Former Colorado Sen. Tim Wirth lays out ways Trump could retain power
Former U.S. Sen. Tim Wirth spells out possible ways President Trump might seek to remain in the White House, even if he loses the November election, in Friday’s online edition of Newsweek.
The Democrat from Colorado who worked in the Clinton administration after leaving the Senate ponders Trump suppressing voters who might align against him or, failing that, try to invalidate the election using his emergency powers as president.
“Something like the following scenario is not just possible but increasingly probable because it is clear Trump will do anything to avoid the moniker he hates more than any other: ‘loser,’ ” Wirth writes in the piece co-authored the opinion article with Tom Rogers, an editor-at-large for Newsweek and the founder of CNBC who helped establish MSNBC.

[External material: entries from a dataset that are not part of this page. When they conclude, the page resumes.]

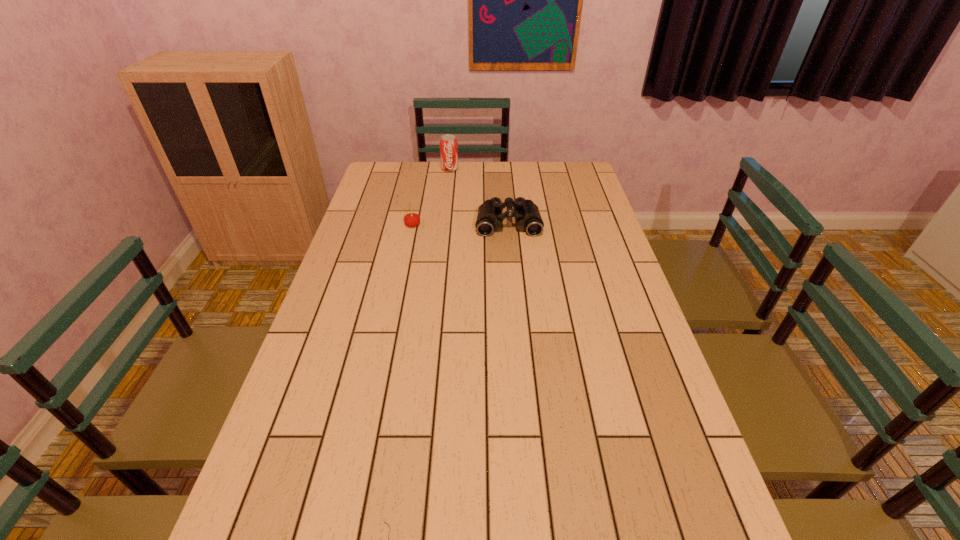 I want to click on free region at the right edge, so click(x=697, y=510).

Where is `blank region between the rightmost object and the farthest object`? blank region between the rightmost object and the farthest object is located at coordinates (479, 196).

Where is `free spot between the rightmost object and the soda can`? This screenshot has height=540, width=960. free spot between the rightmost object and the soda can is located at coordinates (479, 196).

Locate an element on the screen. This screenshot has width=960, height=540. vacant region between the cherry and the farthest object is located at coordinates (431, 197).

Locate an element on the screen. The height and width of the screenshot is (540, 960). empty space between the leftmost object and the binoculars is located at coordinates (461, 224).

Where is `free spot between the binoculars and the soda can`? This screenshot has height=540, width=960. free spot between the binoculars and the soda can is located at coordinates (479, 196).

Where is `free space between the cherry and the rightmost object`? The height and width of the screenshot is (540, 960). free space between the cherry and the rightmost object is located at coordinates (461, 224).

Select which object appears as the third closest to the mouse. Please provide its 2D coordinates. Your answer should be formatted as a tuple, i.e. [(x, y)], where the tuple contains the x and y coordinates of a point satisfying the conditions above.

[(448, 143)]

In order to click on the third closest object relative to the farthest object in this screenshot , I will do `click(384, 522)`. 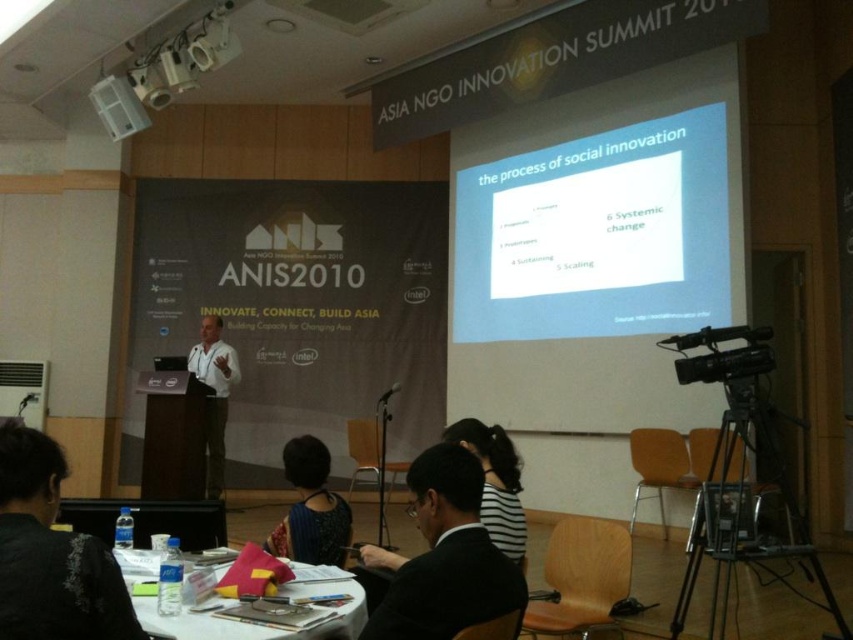 Which is more to the left, black fabric shirt at lower left or dark blue fabric dress at center?

black fabric shirt at lower left

Does black fabric shirt at lower left have a smaller size compared to dark blue fabric dress at center?

No.

Does point (119, 600) lie behind point (281, 540)?

No, it is not.

Locate an element on the screen. The width and height of the screenshot is (853, 640). black fabric shirt at lower left is located at coordinates (51, 554).

Who is more forward, (579, 225) or (383, 392)?

Positioned in front is point (579, 225).

Is white matte projector screen at upper center thinner than black matte microphone at center?

No.

Which is in front, point (663, 118) or point (397, 385)?

Positioned in front is point (663, 118).

Where is `white matte projector screen at upper center`? white matte projector screen at upper center is located at coordinates (596, 234).

Is black suit at center to the left of white shirt at center from the viewer's perspective?

Incorrect, black suit at center is not on the left side of white shirt at center.

Is black suit at center above white shirt at center?

Correct, black suit at center is located above white shirt at center.

The width and height of the screenshot is (853, 640). In order to click on black suit at center in this screenshot , I will do `click(444, 556)`.

Identify the location of black suit at center. The width and height of the screenshot is (853, 640). (444, 556). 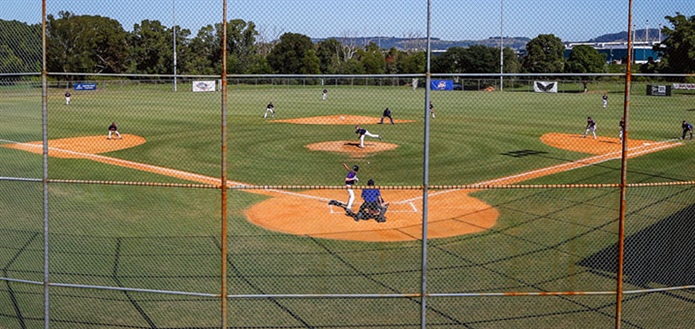 This screenshot has height=329, width=695. Identify the location of pitcher. (361, 132). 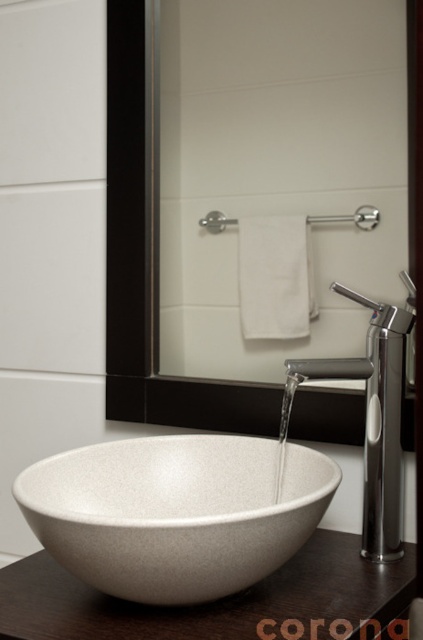 Question: Which object is positioned farthest from the brown wood countertop at lower center?

Choices:
 (A) polished metallic faucet at center
 (B) white speckled stone sink at center
 (C) silver metallic towel bar at upper center

Answer: (C)

Question: Observing the image, what is the correct spatial positioning of white matte towel at upper center in reference to silver metallic towel bar at upper center?

Choices:
 (A) right
 (B) left

Answer: (B)

Question: From the image, what is the correct spatial relationship of white speckled stone sink at center in relation to brown wood countertop at lower center?

Choices:
 (A) left
 (B) right

Answer: (A)

Question: Which of these objects is positioned farthest from the white speckled stone sink at center?

Choices:
 (A) white matte towel at upper center
 (B) silver metallic towel bar at upper center
 (C) polished metallic faucet at center
 (D) brown wood countertop at lower center

Answer: (B)

Question: Among these points, which one is farthest from the camera?

Choices:
 (A) (307, 134)
 (B) (400, 376)

Answer: (A)

Question: From the image, what is the correct spatial relationship of white speckled stone sink at center in relation to silver metallic towel bar at upper center?

Choices:
 (A) above
 (B) below

Answer: (B) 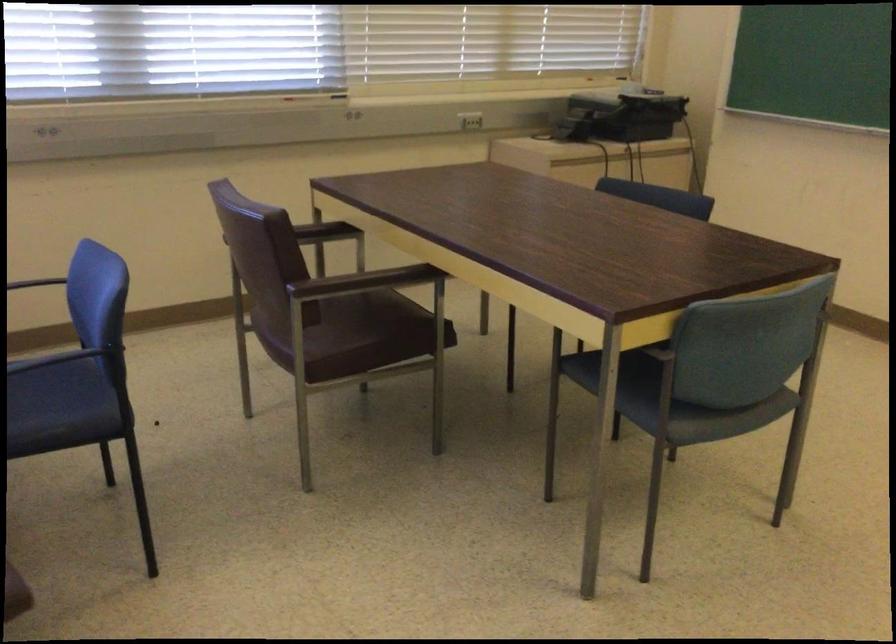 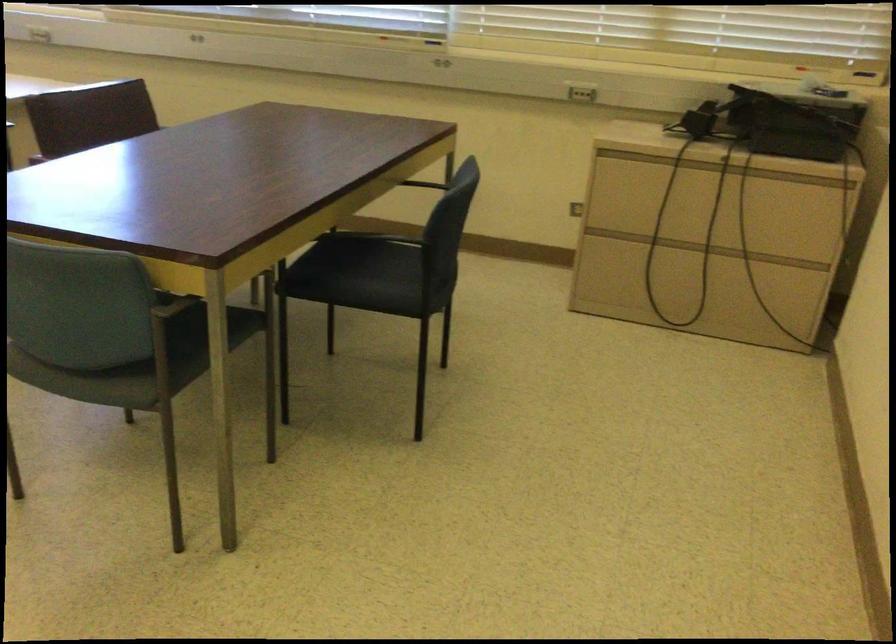 Where in the second image is the point corresponding to (x=616, y=156) from the first image?

(700, 167) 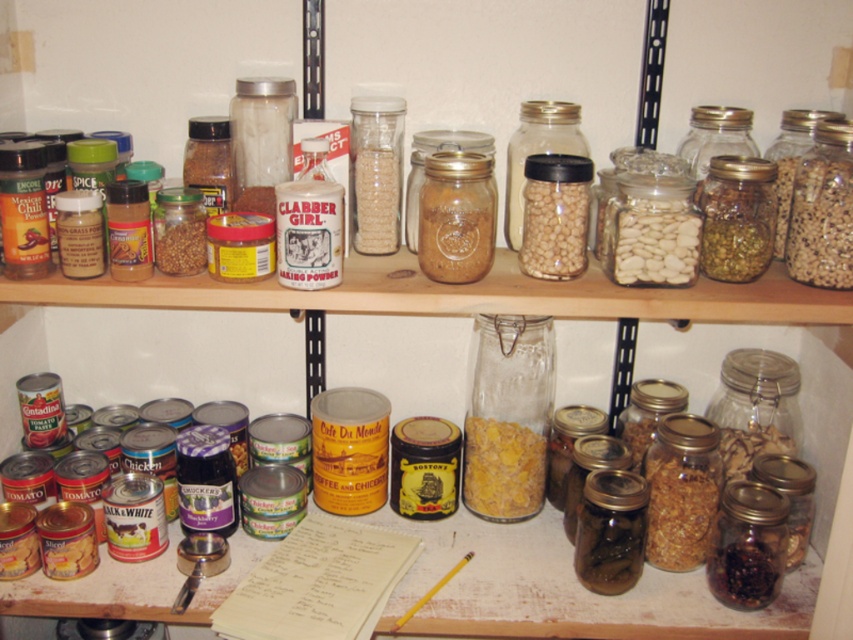 Between clear glass jar at center and white matte beans at center, which one appears on the left side from the viewer's perspective?

Positioned to the left is clear glass jar at center.

Does point (480, 369) come behind point (688, 273)?

Yes, it is.

The image size is (853, 640). Describe the element at coordinates (508, 417) in the screenshot. I see `clear glass jar at center` at that location.

Where is `clear glass jar at center`? clear glass jar at center is located at coordinates (508, 417).

Is white matte beans at center positioned behind yellow matte corn at center?

No, white matte beans at center is in front of yellow matte corn at center.

Does white matte beans at center appear on the right side of yellow matte corn at center?

Yes, white matte beans at center is to the right of yellow matte corn at center.

Is point (612, 232) behind point (531, 452)?

No, it is not.

Find the location of a particular element. white matte beans at center is located at coordinates (653, 241).

Is yellow matte corn at center wider than brown granular at lower right?

Correct, the width of yellow matte corn at center exceeds that of brown granular at lower right.

At what (x,y) coordinates should I click in order to perform the action: click on yellow matte corn at center. Please return your answer as a coordinate pair (x, y). Looking at the image, I should click on (502, 468).

Where is `yellow matte corn at center`? The width and height of the screenshot is (853, 640). yellow matte corn at center is located at coordinates (502, 468).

You can read the entire article by clicking here.
Wirth explains:
“For Trump, there are two broad pathways to maintaining power. First, we can already see very clearly a strategy designed to suppress voter turnout with the purging of registration rolls of large numbers of mostly urban voters; efforts to suppress mail-in ballots, which are more necessary than ever, given COVID-19; a re-election apparatus that is training 50,000 poll watchers for the purpose of challenging citizens’ right to vote on Election Day; and significant efforts to make in-person voting in urban areas as cumbersome as possible in order to have long lines that discourage people from exercising their voting rights.”
Wirth served as a senator from Colorado from 1987 to 1993, following Gary Hart and was succeeded by Ben Nighthorse Campbell.
“We cannot let ourselves believe that this is a far-fetched scenario,” the Newsweek piece states. “We have just seen Trump threaten to invoke emergency powers under the Insurrection Act of 1807 to call up the U.S. military against domestic protesters.”